1. This site uses cookies. By continuing to use this site, you are agreeing to our use of cookies. Learn More.

Development Any SQL whizzkids out there?

Discussion in 'Tech Support' started by Sketchee, 25 Nov 2015.

  1. Sketchee

    Sketchee Suddenly, looters! Hundreds of 'em!

    Joined:
    23 Oct 2010
    Posts:
    544
    Likes Received:
    40
    So I'm struggling with what I hoped would be a fairly straightforward select query and it's causing me a massive headache... anyone feel like they could be of a little assistance to me? :)
     
  2. theshadow2001

    theshadow2001 [DELETE] means [DELETE]

    Joined:
    3 May 2012
    Posts:
    5,284
    Likes Received:
    183
    I'll give it a shot, as long as its not your homework.
     
  3. deathtaker27

    deathtaker27 Modder

    Joined:
    17 Apr 2010
    Posts:
    2,238
    Likes Received:
    186
    feel free to send it my way as well :)
     
  4. Sketchee

    Sketchee Suddenly, looters!

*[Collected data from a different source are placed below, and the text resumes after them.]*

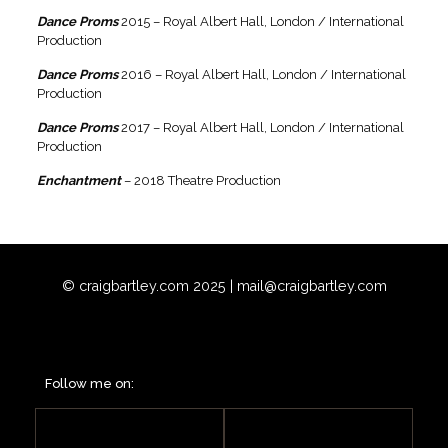
Dance Proms
2015 – Royal Albert Hall, London / International
Production
Dance Proms
2016 – Royal Albert Hall, London / International
Production
Dance Proms
2017 – Royal Albert Hall, London / International
Production
Enchantment
– 2018 Theatre Production
© craigbartley.com 2025 |
mail@craigbartley.com
Follow me on:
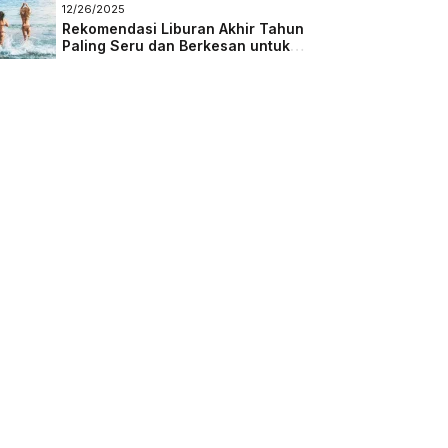
Masa Depan
12/26/2025
Rekomendasi Liburan Akhir Tahun
Paling Seru dan Berkesan untuk
Semua Kalangan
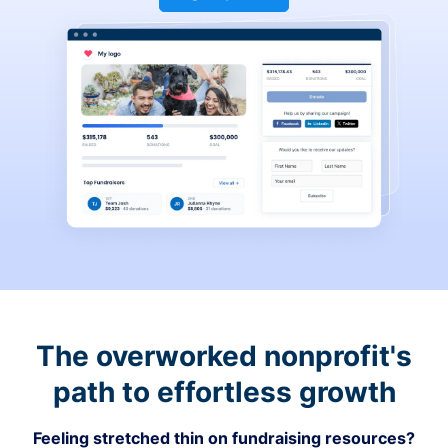
The overworked nonprofit's
path to effortless growth
Feeling stretched thin on fundraising resources?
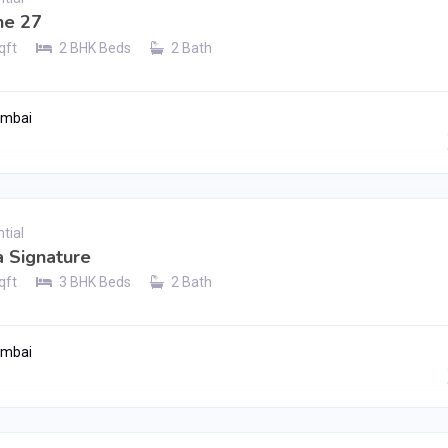
e 27
qft
2 BHK Beds
2 Bath
umbai
Contact Seller
tial
 Signature
qft
3 BHK Beds
2 Bath
umbai
Contact Seller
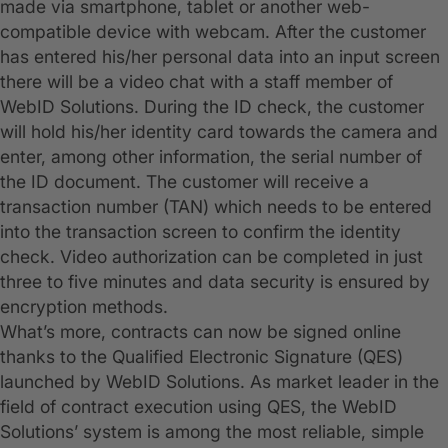
made via smartphone, tablet or another web-
compatible device with webcam. After the customer
has entered his/her personal data into an input screen
there will be a video chat with a staff member of
WebID Solutions. During the ID check, the customer
will hold his/her identity card towards the camera and
enter, among other information, the serial number of
the ID document. The customer will receive a
transaction number (TAN) which needs to be entered
into the transaction screen to confirm the identity
check. Video authorization can be completed in just
three to five minutes and data security is ensured by
encryption methods.
What’s more, contracts can now be signed online
thanks to the Qualified Electronic Signature (QES)
launched by WebID Solutions. As market leader in the
field of contract execution using QES, the WebID
Solutions’ system is among the most reliable, simple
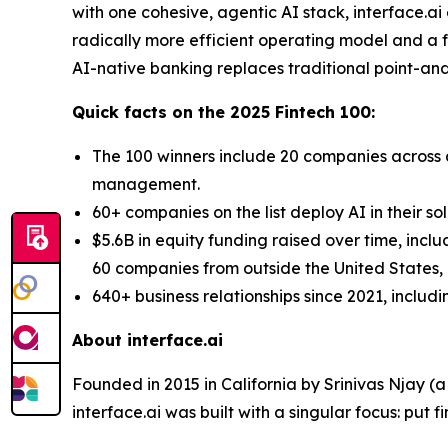
with one cohesive, agentic AI stack, interface.a
radically more efficient operating model and a fo
AI-native banking replaces traditional point-and-
Quick facts on the 2025 Fintech 100:
The 100 winners include 20 companies across d
management.
60+ companies on the list deploy AI in their so
$5.6B in equity funding raised over time, incl
60 companies from outside the United States, a
640+ business relationships since 2021, includ
About interface.ai
Founded in 2015 in California by Srinivas Njay (
interface.ai was built with a singular focus: put f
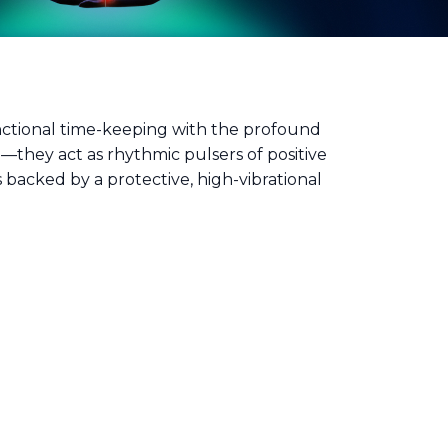
unctional time-keeping with the profound
e—they act as rhythmic pulsers of positive
backed by a protective, high-vibrational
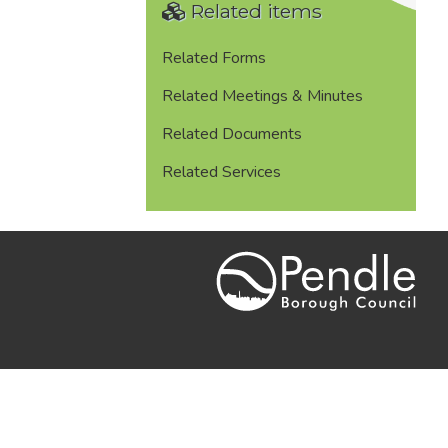
Related items
Related Forms
Related Meetings & Minutes
Related Documents
Related Services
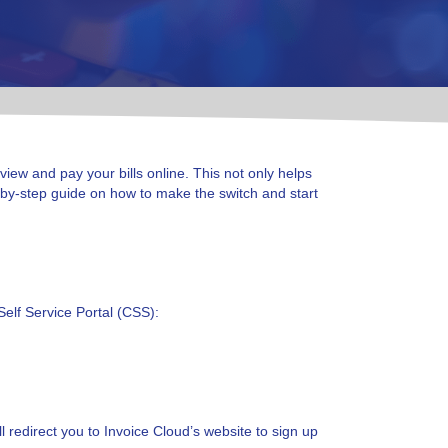
 view and pay your bills online. This not only helps
p-by-step guide on how to make the switch and start
Self Service Portal (CSS):
l redirect you to Invoice Cloud’s website to sign up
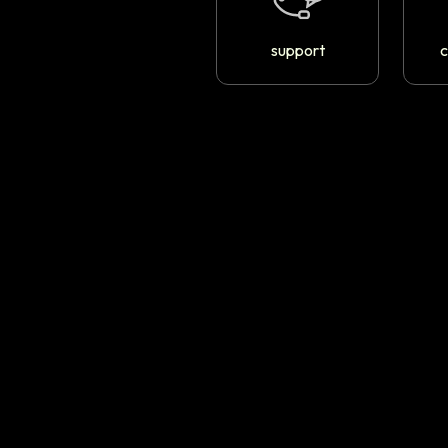
support
c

Hundreds of 'em!

    Joined:
    23 Oct 2010
    Posts:
    544
    Likes Received:
    40
    Cheers, I'll post it up here then.

    Using postgis to do this. I've got 3 tables of data: person (p), postcode (po) and roads (r). postcode and roads are point and line features from shapefiles so contain spatial information. person also contains postcode data so I can use a join on that. The following is my query which returns the information I want but I need to have it so that it orders by dist_m in ascending order.

    Code:
    SELECT DISTINCT ON (p.caseid) p.caseid, p.surname, p.postcode, r.dftnumber AS closest_a_road, ROUND((ST_Distance(r.geom, po.geom))::NUMERIC, 1) AS distance_m
    FROM env.roads r, env.postcode po
    INNER JOIN env.person p
    ON po.postcode = p.postcode
    WHERE r.classifica = 'A Road'
    ORDER BY p.caseid, ST_Distance(r.geom, po.geom);
    This is linking each record in the person table to the nearest A road from the roads table. If I don't use DISTINCT on the ID for each person it will return a record for each person to every A road, whereas I only want the closest A road.. so the shortest distance in the column distance_m. However using DISTINCT ON p.caseid means I can't order by the distance... any suggestions?
     
  5. theshadow2001

    theshadow2001 [DELETE] means [DELETE]

    Joined:
    3 May 2012
    Posts:
    5,284
    Likes Received:
    183
    Its a little hard to tell without looking at the full schema and running some test queries, but would doing something like this get you the details you need?

    Code:
    SELECTp.caseid, MIN(ROUND((ST_Distance(r.geom, po.geom))::NUMERIC, 1)) FROM
    FROM env.roads r, env.postcode po
    INNER JOIN env.person p
    ON po.postcode = p.postcodep
    GROUP BY p.caseid
     
  6. Sketchee

    Sketchee Suddenly, looters! Hundreds of 'em!

    Joined:
    23 Oct 2010
    Posts:
    544
    Likes Received:
    40
    It's an awkward one, it should only return 11 results from the current data I have which it does from the original query. It's just the ordering by distance that doesn't play along and I can't seem to get the MIN aggregater to work. I could provide a backup of the pgadmin database plus query if you fancied a proper look at the data?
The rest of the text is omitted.